A little while back, Josh asked the question ‘how do catastrophes factor into our calculations?’ He asked the question in the context of cost-benefit analysis, but it’s a critical question for almost every facet of climate change research. The journal Nature used this week’s issue to shed some light on the subject. Since you have to pay to access Nature, I recommend the short but informative rundowns of the content from Environmental Capital and RealClimate. According to these studies, if we as a global society want to avoid catastrophe climate change, then we need to cap the world’s emissions at 1 trillion tons of CO2. Considering that we emitted one-third of that in the past 9 years, we could be in for a rough ride.
Science models can only tell us (to a degree of certainty) where to expect a greater chance of catastrophe, but how can we translate that into economic analysis. There are a couple ways to do it. First, you can use a low discount rate to better internalize the possiblity of a major disaster. Discount rates are often huge sticking points for economists arguing about each other’s models (take Bill Nordhaus vs. Nick Stern, for example) and there’s still no consensus as to what is the ‘correct’ rate.
Second, you can use risk analysis to better understand how bad disasters can be. A recent paper by Carolyn Kousky and Roger Cooke of RFF (which you really should read) does an excellent job of laying out some of these risk considerations, and it definitely provides some food for thought. The three major risk considerations are:
- Micro-correlations – The events of El Nino years are a good example. If you look at events in isolation (heavy rains and mudslides in Cali, poor fishing seasons in Peru, etc), they might not be noticeable, but that would lead you to underestimate your risk of major damages . If you take the broader picture though, you can see that disasters can be correlated and you can accordingly adjust your risk assessments.

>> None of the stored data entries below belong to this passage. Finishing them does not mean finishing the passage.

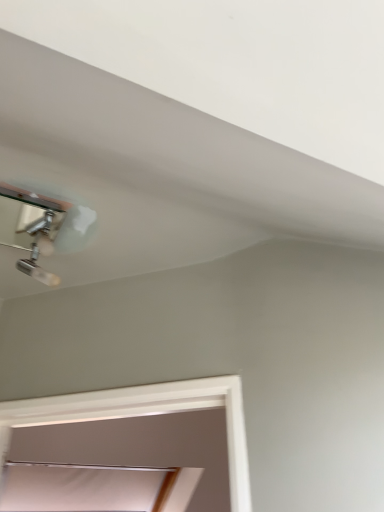 What do you see at coordinates (83, 488) in the screenshot? The image size is (384, 512). I see `white matte window at lower center` at bounding box center [83, 488].

What is the approximate width of white matte window at lower center?

The width of white matte window at lower center is 16.46 inches.

Identify the location of white matte window at lower center. This screenshot has height=512, width=384. (83, 488).

Measure the distance between point (30,201) and camera.

The distance of point (30,201) from camera is 99.80 centimeters.

Describe the element at coordinates (30, 227) in the screenshot. The height and width of the screenshot is (512, 384). I see `chrome metallic lamp at upper left` at that location.

Find the location of a particular element. The image size is (384, 512). chrome metallic lamp at upper left is located at coordinates (30, 227).

Where is `white matte window at lower center`? white matte window at lower center is located at coordinates (83, 488).

Considering the positions of objects white matte window at lower center and chrome metallic lamp at upper left in the image provided, who is more to the right, white matte window at lower center or chrome metallic lamp at upper left?

chrome metallic lamp at upper left is more to the right.

Is the depth of white matte window at lower center greater than that of chrome metallic lamp at upper left?

Yes, it is.

Which is farther, (15, 489) or (19, 193)?

Positioned behind is point (15, 489).

From the image's perspective, which is above, white matte window at lower center or chrome metallic lamp at upper left?

chrome metallic lamp at upper left, from the image's perspective.

From a real-world perspective, is white matte window at lower center positioned under chrome metallic lamp at upper left based on gravity?

Correct, in the physical world, white matte window at lower center is lower than chrome metallic lamp at upper left.

Considering the sizes of objects white matte window at lower center and chrome metallic lamp at upper left in the image provided, who is wider, white matte window at lower center or chrome metallic lamp at upper left?

With larger width is white matte window at lower center.

Considering the relative sizes of white matte window at lower center and chrome metallic lamp at upper left in the image provided, is white matte window at lower center shorter than chrome metallic lamp at upper left?

No.

From the picture: Considering the sizes of objects white matte window at lower center and chrome metallic lamp at upper left in the image provided, who is bigger, white matte window at lower center or chrome metallic lamp at upper left?

white matte window at lower center is bigger.

Consider the image. Is white matte window at lower center spatially inside chrome metallic lamp at upper left, or outside of it?

white matte window at lower center lies outside chrome metallic lamp at upper left.

Are white matte window at lower center and chrome metallic lamp at upper left making contact?

They are not placed beside each other.

Could you tell me if white matte window at lower center is turned towards chrome metallic lamp at upper left?

Yes, white matte window at lower center faces towards chrome metallic lamp at upper left.

Consider the image. What's the angular difference between white matte window at lower center and chrome metallic lamp at upper left's facing directions?

The angle between the facing direction of white matte window at lower center and the facing direction of chrome metallic lamp at upper left is 97.8 degrees.

Where is `lamp above the white matte window at lower center (from a real-world perspective)`? The height and width of the screenshot is (512, 384). lamp above the white matte window at lower center (from a real-world perspective) is located at coordinates (30, 227).

Considering the relative positions of chrome metallic lamp at upper left and white matte window at lower center in the image provided, is chrome metallic lamp at upper left to the left of white matte window at lower center from the viewer's perspective?

Incorrect, chrome metallic lamp at upper left is not on the left side of white matte window at lower center.

Who is more distant, chrome metallic lamp at upper left or white matte window at lower center?

Positioned behind is white matte window at lower center.

Does point (7, 188) appear closer or farther from the camera than point (131, 486)?

Point (7, 188) is positioned closer to the camera compared to point (131, 486).

From the image's perspective, is chrome metallic lamp at upper left located above white matte window at lower center?

Yes, from the image's perspective, chrome metallic lamp at upper left is on top of white matte window at lower center.

In the scene shown: From a real-world perspective, is chrome metallic lamp at upper left physically located above or below white matte window at lower center?

In terms of real-world spatial position, chrome metallic lamp at upper left is above white matte window at lower center.

Is chrome metallic lamp at upper left wider or thinner than white matte window at lower center?

chrome metallic lamp at upper left is thinner than white matte window at lower center.

Who is taller, chrome metallic lamp at upper left or white matte window at lower center?

white matte window at lower center.

Based on their sizes in the image, would you say chrome metallic lamp at upper left is bigger or smaller than white matte window at lower center?

chrome metallic lamp at upper left is smaller than white matte window at lower center.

- Fat tails (of a bell curve/normal distribution) – Basically, extreme outcomes are more likely. Disasters and extreme events compound on each other to create fat tails, which increases solvency risk of insurance, meaning that you might have way more damage than you can afford. A good example of that is Florida with their Citizen’s Property Insurance Corp., which has $3 billion to cover its $450 billion worth of exposure.
- Tail dependence – Tail dependence is essentially the likelihood that bad outcomes occur together. It is distinct from micro-correlations and fat tails, and they explain it much better than I can, but it relates to the idea that insurance lines can be independent of each other until there is a disaster, at which point they become dependent.
If you don’t account for these issues, you can severely underestimate your risk related to climate change. Cost-benefit analyses seem to have a pretty difficult time incorporating these factors, but there is still much research to be done on this front. It could be a while before we have reliable methods for incorporating catastrophes into our modeling. I don’t know about you guys, but I’m still miles and miles away from fully understanding this stuff. At least I can tell the difference between weather and climate, so I got that going for me, which is nice.